February 11, 2003

Pay up, poverty-dwellers!

Bush to raise rent for public housing tenants: An assistant secretary of housing and urban development, Michael Liu, said today that the minimum rent proposal was "a reasonable way to promote work and responsibility." Full disclosure: Liu and I worked for the same company at the same time in the early 1980s.

Brian Eno weighs in on 21st century America. Unlike some other celebrity spoutings, Eno seems to have given this subject some thought.

It pains me to report (NOT!) that Tom Delay (R-TX), illustrious former exterminator and House Majority Leader, has opened his mouth once too often and gotten himself into trouble with the Teamsters, about the only union which tolerates the Bush Administration. He's essentially endorsed the view that unions are unpatriotic, allowing a letter espousing that idea to go to an anti-union organization over his signature. E.J. Dionne tells the tale. If you go look at the website of the National Right to Work Legal Defense Foundation, the outfit on whose behalf Delay wrote the letter he's now apologizing for, it looks more like a hate site than a responsible business lobbying organization. There's some really nasty stuff there.

Here's a new spin on "my grandpa can lick your grandpa." Some 16 million men can probably claim descent from Genghis Khan.

Posted by Linkmeister at February 11, 2003 03:11 PM
Comments

Yeah, well, uhm... the whole public housing thing makes sense to me.

I mean... if the poor keep paying more taxes, and stuff... uhm, maybe they'll not want to be poor anymore, right?

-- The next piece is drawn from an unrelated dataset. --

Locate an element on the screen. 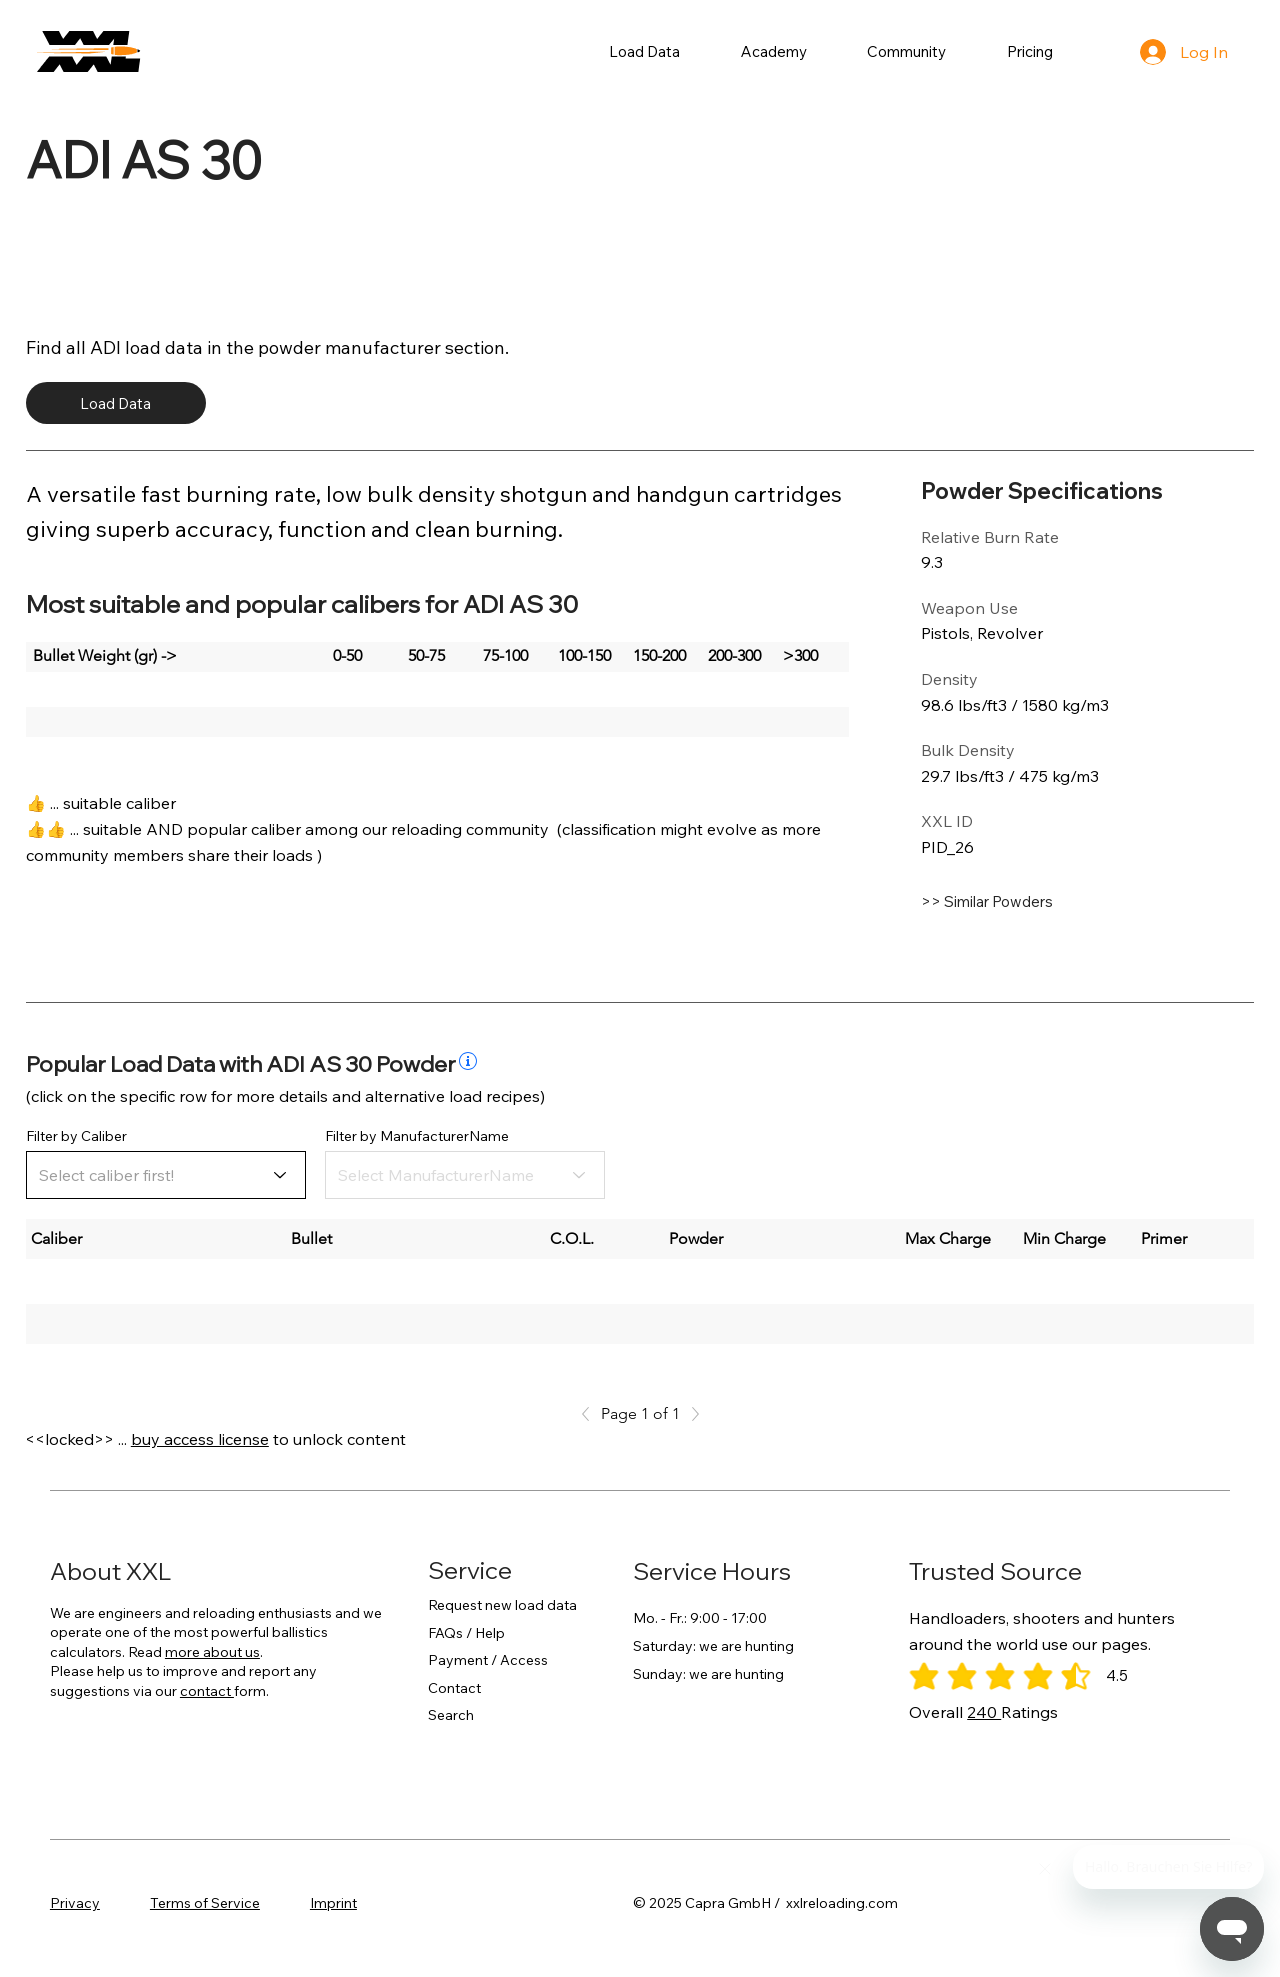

These people are simply in a hole. They need to exert a little more effort and dig themselves out... that's all.

Posted by: -e-'s inner republican at February 11, 2003 10:24 PM

are there poor people in Hawaii?

Posted by: meg at February 12, 2003 04:41 AM

Eric, my gripe is that HUD is demanding payment from people who don't have jobs and can't find jobs in this economy; during boom times this might have been feasible. I'm afraid it will create more homeless kids.

Meg, you bet there are. They don't sleep on grates out here and they're not highly visible, but we have our share of the poor and homeless, just like any other urbanized place. The cost of living is usually estimated at 20% higher than on the mainland, so the number of people living paycheck-to-paycheck and one big hospital bill away from the street is higher, too.